Materials provided Block Start
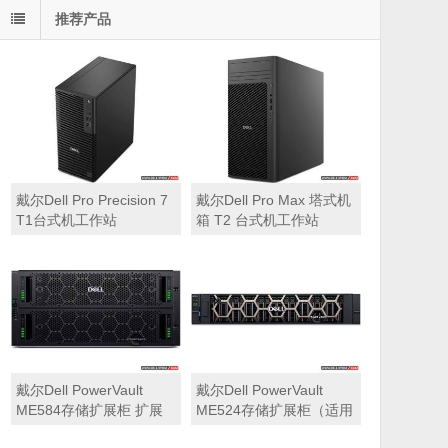
推荐产品
戴尔Dell Pro Precision 7
戴尔Dell Pro Max 塔式机
T1台式机工作站
箱 T2 台式机工作站
戴尔Dell PowerVault
戴尔Dell PowerVault
ME584存储扩展柜 扩展
ME524存储扩展柜（适用
机箱（5U 84*3.5″盘位，
于ME5212，ME5224，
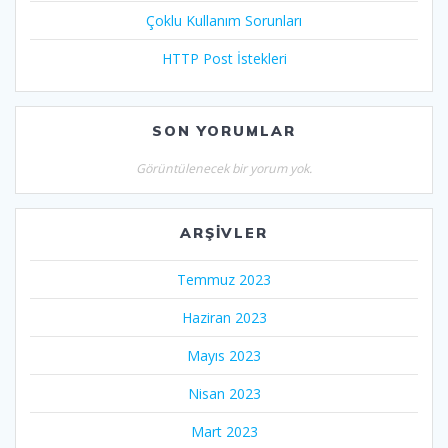
Çoklu Kullanım Sorunları
HTTP Post İstekleri
SON YORUMLAR
Görüntülenecek bir yorum yok.
ARŞIVLER
Temmuz 2023
Haziran 2023
Mayıs 2023
Nisan 2023
Mart 2023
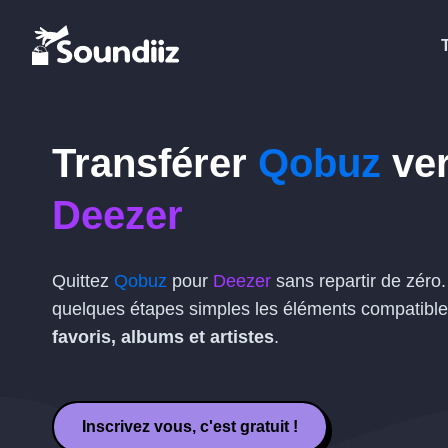
Transférer
Qobuz
ve
Deezer
Quittez
Qobuz
pour
Deezer
sans repartir de zéro
quelques étapes simples les éléments compatible
favoris, albums et artistes
.
Inscrivez vous, c'est gratuit !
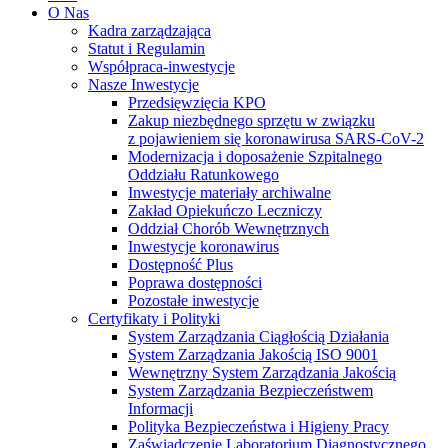
O Nas
Kadra zarządzająca
Statut i Regulamin
Współpraca-inwestycje
Nasze Inwestycje
Przedsięwzięcia KPO
Zakup niezbędnego sprzętu w związku
z pojawieniem się koronawirusa SARS-CoV-2
Modernizacja i doposażenie Szpitalnego
Oddziału Ratunkowego
Inwestycje materiały archiwalne
Zakład Opiekuńczo Leczniczy
Oddział Chorób Wewnętrznych
Inwestycje koronawirus
Dostępność Plus
Poprawa dostępności
Pozostałe inwestycje
Certyfikaty i Polityki
System Zarządzania Ciągłością Działania
System Zarządzania Jakością ISO 9001
Wewnętrzny System Zarządzania Jakością
System Zarządzania Bezpieczeństwem
Informacji
Polityka Bezpieczeństwa i Higieny Pracy
Zaświadczenie Laboratorium Diagnostycznego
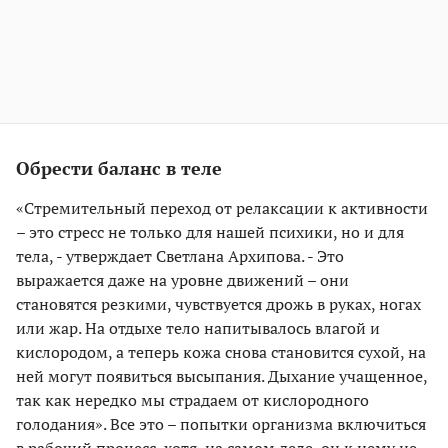
Обрести баланс в теле
«Стремительный переход от релаксации к активности
– это стресс не только для нашей психики, но и для
тела, - утверждает Светлана Архипова. - Это
выражается даже на уровне движений – они
становятся резкими, чувствуется дрожь в руках, ногах
или жар. На отдыхе тело напитывалось влагой и
кислородом, а теперь кожа снова становится сухой, на
ней могут появиться высыпания. Дыхание учащенное,
так как нередко мы страдаем от кислородного
голодания». Все это – попытки организма включиться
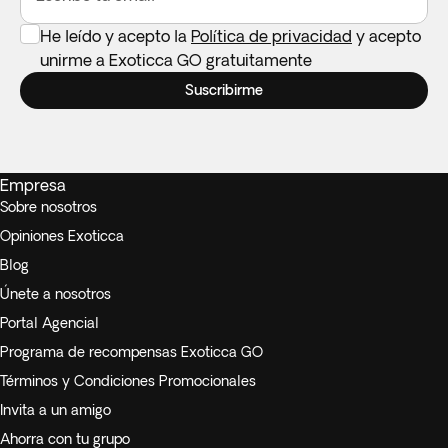
He leído y acepto la
Política de privacidad
y acepto
unirme a Exoticca GO gratuitamente
Suscribirme
Empresa
Sobre nosotros
Opiniones Exoticca
Blog
Únete a nosotros
Portal Agencial
Programa de recompensas Exoticca GO
Términos y Condiciones Promocionales
Invita a un amigo
Ahorra con tu grupo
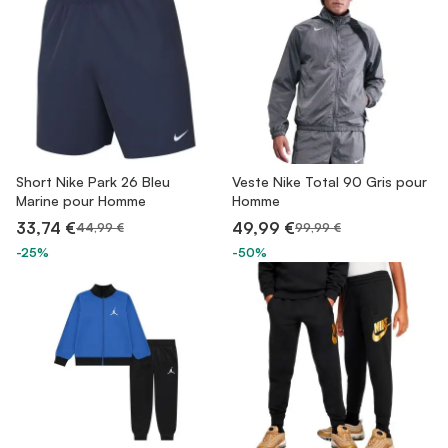
Short Nike Park 26 Bleu
Veste Nike Total 90 Gris pour
Marine pour Homme
Homme
33,74 €
49,99 €
44,99 €
99,99 €
-25%
-50%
Materials provided Block End
[Directions]
Would it be possible to reproduce the material word for word, images omitted?

[Written answer]
推荐产品
戴尔Dell Pro Precision 7
戴尔Dell Pro Max 塔式机
T1台式机工作站
箱 T2 台式机工作站
戴尔Dell PowerVault
戴尔Dell PowerVault
ME584存储扩展柜 扩展
ME524存储扩展柜（适用
机箱（5U 84*3.5″盘位，
于ME5212，ME5224，
Çoklu Kullanım Sorunları
HTTP Post İstekleri
SON YORUMLAR
Görüntülenecek bir yorum yok.
ARŞIVLER
Temmuz 2023
Haziran 2023
Mayıs 2023
Nisan 2023
Mart 2023
Transférer
Qobuz
ve
Deezer
Quittez
Qobuz
pour
Deezer
sans repartir de zéro
quelques étapes simples les éléments compatible
favoris, albums et artistes
.
Inscrivez vous, c'est gratuit !
O Nas
Kadra zarządzająca
Statut i Regulamin
Współpraca-inwestycje
Nasze Inwestycje
Przedsięwzięcia KPO
Zakup niezbędnego sprzętu w związku
z pojawieniem się koronawirusa SARS-CoV-2
Modernizacja i doposażenie Szpitalnego
Oddziału Ratunkowego
Inwestycje materiały archiwalne
Zakład Opiekuńczo Leczniczy
Oddział Chorób Wewnętrznych
Inwestycje koronawirus
Dostępność Plus
Poprawa dostępności
Pozostałe inwestycje
Certyfikaty i Polityki
System Zarządzania Ciągłością Działania
System Zarządzania Jakością ISO 9001
Wewnętrzny System Zarządzania Jakością
System Zarządzania Bezpieczeństwem
Informacji
Polityka Bezpieczeństwa i Higieny Pracy
Zaświadczenie Laboratorium Diagnostycznego
Обрести баланс в теле
«Стремительный переход от релаксации к активности
– это стресс не только для нашей психики, но и для
тела, - утверждает Светлана Архипова. - Это
выражается даже на уровне движений – они
становятся резкими, чувствуется дрожь в руках, ногах
или жар. На отдыхе тело напитывалось влагой и
кислородом, а теперь кожа снова становится сухой, на
ней могут появиться высыпания. Дыхание учащенное,
так как нередко мы страдаем от кислородного
голодания». Все это – попытки организма включиться
He leído y acepto la
Política de privacidad
y acepto
unirme a Exoticca GO gratuitamente
Suscribirme
Empresa
Sobre nosotros
Opiniones Exoticca
Blog
Únete a nosotros
Portal Agencial
Programa de recompensas Exoticca GO
Términos y Condiciones Promocionales
Invita a un amigo
Ahorra con tu grupo
Short Nike Park 26 Bleu
Veste Nike Total 90 Gris pour
Marine pour Homme
Homme
33,74 €
49,99 €
44,99 €
99,99 €
-25%
-50%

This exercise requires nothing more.